▶ The task: The answer must consist of each line of the records below that contains the string "teachers".

▶ Given records:

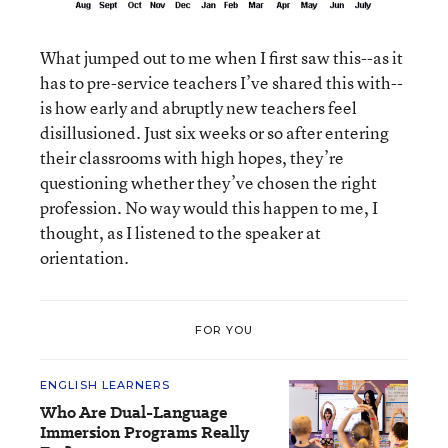
What jumped out to me when I first saw this--as it
has to pre-service teachers I’ve shared this with--
is how early and abruptly new teachers feel
disillusioned. Just six weeks or so after entering
their classrooms with high hopes, they’re
questioning whether they’ve chosen the right
profession. No way would this happen to me, I
thought, as I listened to the speaker at
orientation.
FOR YOU
ENGLISH LEARNERS
Who Are Dual-Language
Immersion Programs Really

▶ Solution below:
has to pre-service teachers I’ve shared this with--
is how early and abruptly new teachers feel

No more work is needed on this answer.